Balise hocha de la tête et quelques secondes après ils arrivèrent devant la chambre. Ils entrèrent calmement dans la chambre de Harry où ils purent voir un Ron en train de tourner en rond pendant que le médicomage faisait son auscultation.

- Comment va-t-il ?

- Le transfert s'est bien passé. Son corps produit de nouveau de la magie.

- Ça va faire deux mois qu'il est dans le coma, fit remarquer Ron, Nous avons fait le transfert depuis deux semaines.

Le médicomage soupira de frustration, supportant la mauvaise humeur de Ron. Blaise ne put s'empêcher d'envoyer un léger grognement réprobateur à son amant qui s'excusa avec un peu de réticence.

- Je peux comprendre que vous veuillez le voir se réveiller. Cependant, n'en demandez pas trop. Monsieur Potter est un sorcier très puissant et récupérer une si grande quantité magique demande beaucoup de repos.

Le médicomage lança quelques sorts de plus et un sourire un peu plus soulagé naquit sur son visage.

- Monsieur Potter est en phase de « semi-coma ». Il lui faut juste un peu plus de repos.

- Quand se réveillera-t-il ?, demanda avidement Ron.

- Demain ou encore dans une semaine.

Les trois jeunes hommes acquiescèrent alors que le médicomage prenait congé.
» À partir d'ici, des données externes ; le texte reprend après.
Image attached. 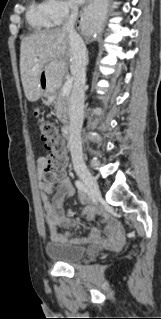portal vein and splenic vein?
Returning <instances> with one entry per match:
<instances>
[{"instance_id": "obj_1", "label": "portal vein and splenic vein", "mask_w": 161, "mask_h": 319, "mask_svg": "<svg viewBox=\"0 0 161 319\" xmlns=\"http://www.w3.org/2000/svg\"><path fill=\"white\" fill-rule=\"evenodd\" d=\"M71 88H72V80H67L62 88L63 95H66V96L69 95Z\"/></svg>"}]
</instances>
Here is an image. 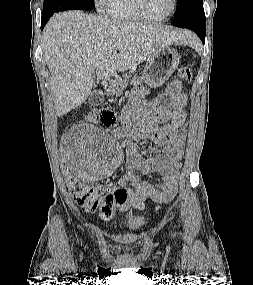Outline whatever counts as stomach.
Returning <instances> with one entry per match:
<instances>
[{
	"label": "stomach",
	"mask_w": 253,
	"mask_h": 285,
	"mask_svg": "<svg viewBox=\"0 0 253 285\" xmlns=\"http://www.w3.org/2000/svg\"><path fill=\"white\" fill-rule=\"evenodd\" d=\"M180 55L170 46L159 48L148 59L143 76L140 79H133L132 83L137 85L145 80L150 85H162L177 69ZM109 92L115 93V87H110Z\"/></svg>",
	"instance_id": "stomach-1"
}]
</instances>
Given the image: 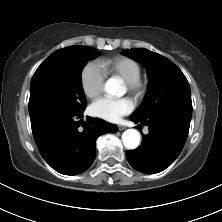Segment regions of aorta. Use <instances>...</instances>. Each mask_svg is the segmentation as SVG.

- Il se réveillera n'est-ce pas ?

Blaise envoya un regard éloquent à Draco puis s'approcha de Ron et l'enlaça de manière réconfortante.
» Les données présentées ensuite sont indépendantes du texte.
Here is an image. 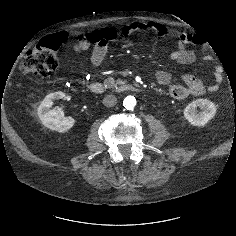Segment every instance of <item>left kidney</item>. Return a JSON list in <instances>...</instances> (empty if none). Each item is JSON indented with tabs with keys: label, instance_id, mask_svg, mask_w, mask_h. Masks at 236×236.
<instances>
[{
	"label": "left kidney",
	"instance_id": "obj_1",
	"mask_svg": "<svg viewBox=\"0 0 236 236\" xmlns=\"http://www.w3.org/2000/svg\"><path fill=\"white\" fill-rule=\"evenodd\" d=\"M197 107L202 111L197 112ZM216 105L207 99H196L189 103L184 109L185 119L193 126H204L216 114Z\"/></svg>",
	"mask_w": 236,
	"mask_h": 236
}]
</instances>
- Tout va bien se passer. On parle de Potter là, tenta-t-il pour plaisanter.

Ron ne dit rien, se contentant juste de rester là à regarder son ami qui s'obstinait à garder les yeux fermer. Ron ne pouvait pas s'imaginer continuer sa vie sans leurs rigolades, ou encore leurs parties de jeux. Harry avait toujours été là pour lui et, malgré toutes les crises qu'il avait pu lui faire, avait toujours su lui pardonner et rigoler avec lui.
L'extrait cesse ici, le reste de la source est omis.